-- How to complete this task --
Only lines that contain the word "Facebook" belong in the answer; copy them from the records below.

-- Exercise data --
*** Begin section ***
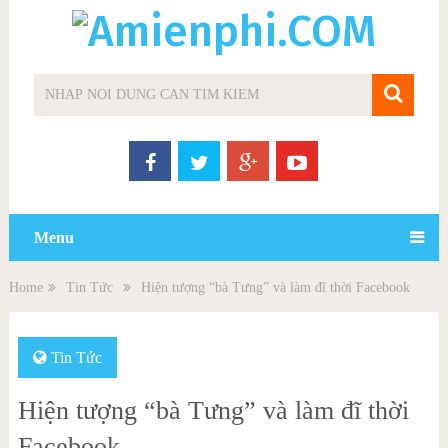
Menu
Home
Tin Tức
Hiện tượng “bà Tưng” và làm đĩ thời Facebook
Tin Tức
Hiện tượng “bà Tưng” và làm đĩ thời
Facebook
*** End section ***
*** Begin section ***
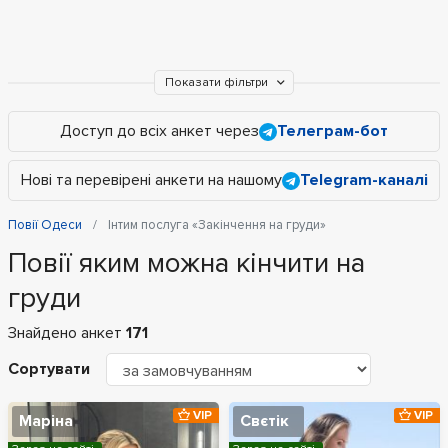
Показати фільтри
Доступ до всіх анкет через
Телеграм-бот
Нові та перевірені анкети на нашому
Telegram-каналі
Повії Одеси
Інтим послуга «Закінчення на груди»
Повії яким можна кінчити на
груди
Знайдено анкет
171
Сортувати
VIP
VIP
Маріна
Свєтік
*** End section ***
-- Result below --
Hiện tượng “bà Tưng” và làm đĩ thời Facebook
Facebook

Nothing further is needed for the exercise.